I immediately embarked on a plan to somehow rescue my career and my project. I met with senior management and entered into talks about the issues at hand. Things were looking up. I had a plan and I think they felt that I was back with commitment.


Until one day, one of my team handed me what turned out to be a dossier compiled about me by a bitter manager. This dossier had one purpose and that was to remove me from my job. There was very little evidence of rogue behaviour or any breaking of the company rules in any way. I have never received any warnings; verbal or written, my records were clean. This clearly was a piece of fiction that was used to implicate me with no defence as I was out of the country. I later learned that the author had managed to recruit/sell the idea to four other managers in the organisation with the purpose of expanding their reach and their teams. Quite underhanded, totally unexpected and extremely foreign to me.
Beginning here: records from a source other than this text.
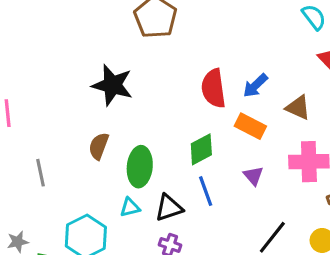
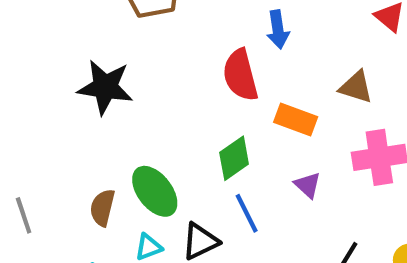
blue arrow: (255, 86) -> (278, 29), moved, turned -48
brown semicircle: (99, 146) -> (102, 208), moved
green ellipse: (140, 167) -> (155, 191), turned -36

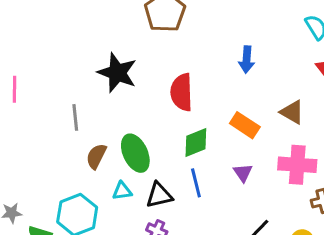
red semicircle: (240, 75) -> (182, 92), moved
gray line: (24, 215) -> (75, 117), moved

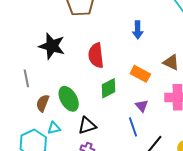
blue line: (196, 183) -> (133, 127), moved
cyan triangle: (122, 191) -> (54, 128), moved

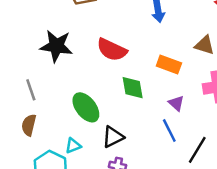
red semicircle: (96, 55) -> (112, 50), turned -50
green diamond: (108, 88) -> (133, 88), turned -65
brown semicircle: (43, 103) -> (29, 125), moved

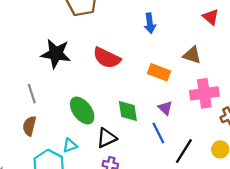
green diamond: (133, 88) -> (128, 111), moved

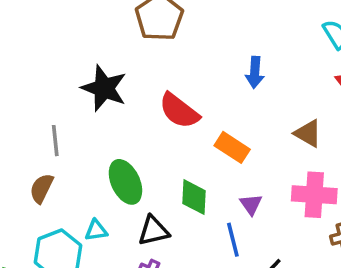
orange rectangle: (159, 72) -> (232, 147), moved

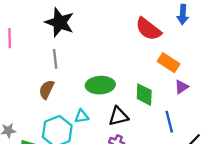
black star: (104, 88) -> (60, 22), moved
red semicircle: (179, 111) -> (148, 29), moved
green ellipse: (125, 182) -> (100, 85), turned -68
purple triangle: (251, 204) -> (181, 87), moved, turned 32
Over the next month, I had to get through this slight set back. I refrained from taking legal action as advised by some and refrained from retaliation as advised by others.
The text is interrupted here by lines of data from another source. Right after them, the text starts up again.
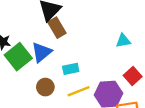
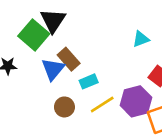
brown rectangle: (57, 28) -> (69, 59), moved
green square: (18, 57) -> (34, 35), moved

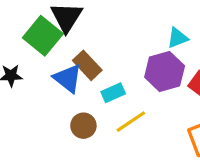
blue triangle: (53, 69) -> (68, 78), turned -30
purple hexagon: (136, 101) -> (165, 71), moved

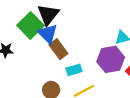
blue triangle: (68, 78) -> (48, 34), moved

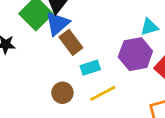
blue triangle: (48, 34) -> (57, 24), turned 35

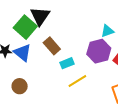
blue triangle: (57, 24) -> (22, 53), moved, turned -36
brown circle: (62, 93) -> (20, 86), moved

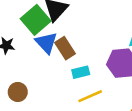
blue triangle: (22, 53) -> (46, 43), moved

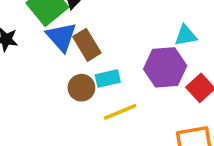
brown circle: (18, 92) -> (81, 88), moved

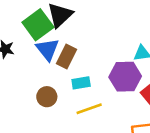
brown rectangle: (87, 45) -> (67, 56), turned 55
brown circle: (81, 88) -> (47, 97), moved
I simply retreated to compose a proposal to senior management that satisied both parties, not that I was accepting what was in the dossier, but to fight it could do more harm than good and will consume time that I didn’t have. I figured that I could tackle that issue at a later date. I was turning a threat into an opportunity.


After a few weeks of talks and planning, my proposal was accepted by senior management to form a new team that would focus on new technologies and technology strategy. Late September 2005, I left my role as Global Head of Messaging and moved to my new team. Part of the terms included that I was allowed to complete my project, but this was reneged upon and ultimately moved elsewhere. another setback, but I dealt with it.


So, here I was, managing a new team looking at new technologies for the businesses with support of the senior management. Brilliant! No more operational responsibilities, no more working through the night or weekends to maximise uptime and ensure that the mail got through.


Slowly overtime this change in working habits began to grow on me and I accepted that this is the way forward for me.


In December 2005 I graduated and gained my Masters degree <yeah!!>. My turbulent year had concluded on a high note. The following year, 2006, was surely going to build on the success.